Communication is really important. Having a laboratory flagging system that highlights to the haematologist in the hospital that there are abnormal results is key. One of the things that I can do from that is either pick up the telephone or email my colleague and say, ‘Look, this result has been picked up, they’ve got a mild kidney injury. I think that’s relevant. Do you want us to come and see your patient on the ward?’. No one ever says, “Don’t come”. They’re always delighted that you’ve picked it up. Equally, GPs really appreciate that communication. Our laboratory often phones the GPs directly to say, ”This patient needs to be referred under the two-week rule” or, “This patient needs to have an urgent appointment”.
The Myeloma UK website is very useful. It has a wealth of information for healthcare professionals and nurses and it’s also very accessible for patients. The Myeloma UK Infodays are also very informative and allow patients to discuss their disease with other patients and network, which is very important.
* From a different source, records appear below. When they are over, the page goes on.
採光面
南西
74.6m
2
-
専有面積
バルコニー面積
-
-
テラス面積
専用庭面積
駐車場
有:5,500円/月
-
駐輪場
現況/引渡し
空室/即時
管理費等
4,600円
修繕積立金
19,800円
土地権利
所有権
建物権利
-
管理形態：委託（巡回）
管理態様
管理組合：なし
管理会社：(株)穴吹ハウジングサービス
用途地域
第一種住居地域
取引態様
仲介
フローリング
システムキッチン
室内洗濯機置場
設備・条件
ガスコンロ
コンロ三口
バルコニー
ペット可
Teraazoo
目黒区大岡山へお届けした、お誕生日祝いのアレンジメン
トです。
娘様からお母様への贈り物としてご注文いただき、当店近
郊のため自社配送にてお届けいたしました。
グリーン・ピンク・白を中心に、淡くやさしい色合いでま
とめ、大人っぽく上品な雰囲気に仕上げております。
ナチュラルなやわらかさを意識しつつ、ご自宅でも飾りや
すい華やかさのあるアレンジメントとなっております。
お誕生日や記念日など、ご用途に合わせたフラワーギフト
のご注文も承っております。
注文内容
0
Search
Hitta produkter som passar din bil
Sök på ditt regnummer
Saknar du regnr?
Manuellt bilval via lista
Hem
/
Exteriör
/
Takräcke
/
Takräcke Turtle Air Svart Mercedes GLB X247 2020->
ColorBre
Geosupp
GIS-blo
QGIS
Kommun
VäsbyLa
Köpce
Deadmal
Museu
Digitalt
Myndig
We developed the Early Diagnosis Steering Committee five years ago and the main focus is to improve myeloma diagnosis. We divided it into subgroups working on guidelines, follow-up and management, and clinical practice. There’s a number of strands but the overall remit is to try and work out ways in which we can start to chip away at this delay in diagnosis. There isn’t going to be one solution, there’s going to be multiple solutions to try and bring that delay down. It’s going to take quite a lot of work and development.
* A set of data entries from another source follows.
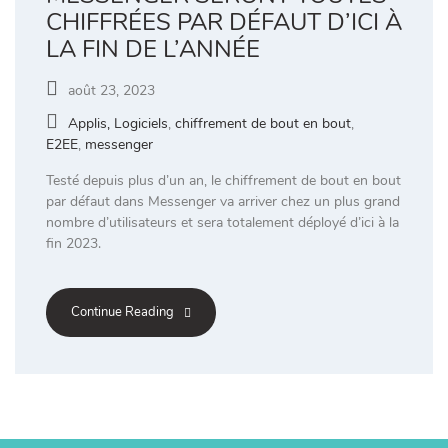
CHIFFRÉES PAR DÉFAUT D’ICI À
LA FIN DE L’ANNÉE
août 23, 2023
Applis, Logiciels
,
chiffrement de bout en bout
,
E2EE
,
messenger
Testé depuis plus d’un an, le chiffrement de bout en bout
par défaut dans Messenger va arriver chez un plus grand
nombre d’utilisateurs et sera totalement déployé d’ici à la
fin 2023.
Continue Reading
All the education tools around GPs, the GP Myeloma Diagnostic Tool, the Myeloma and MGUS GP guide and the Macmillan 10 top tips. It’s all ongoing but that’s quite a big component of what we’ve done so far. There are also plans for a laboratory-based excellence programme, similar to the Myeloma UK Clinical Service Excellence Programme (CSEP) to promote best practice and get the best diagnostic pathway for patients. And there’s the work we did with Costello Medical to highlight the healthcare cost of delayed myeloma diagnosis in the UK. One of the difficulties to changing clinical practice is trying to understand and show the impact of a delayed diagnosis in terms of health economics. At the moment, we’re trying to see if we can get some large datasets to further populate this health economic model to better illustrate the financial cost of delayed diagnosis.